# WHAT TO PRODUCE
Copy each line below as written, but skip the pictures.
※
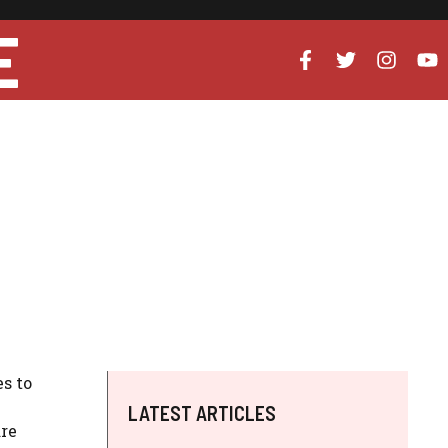
E
s to
LATEST ARTICLES
are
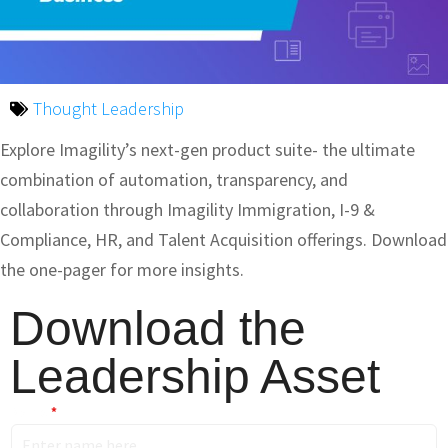
Thought Leadership
Explore Imagility’s next-gen product suite- the ultimate
combination of automation, transparency, and
collaboration through Imagility Immigration, I-9 &
Compliance, HR, and Talent Acquisition offerings. Download
the one-pager for more insights.
Download the
Leadership Asset
Name
*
※
# SOLUTION TO THIS EXERCISE
E
s to
LATEST ARTICLES
are
Thought Leadership
Explore Imagility’s next-gen product suite- the ultimate
combination of automation, transparency, and
collaboration through Imagility Immigration, I-9 &
Compliance, HR, and Talent Acquisition offerings. Download
the one-pager for more insights.
Download the
Leadership Asset
Name
*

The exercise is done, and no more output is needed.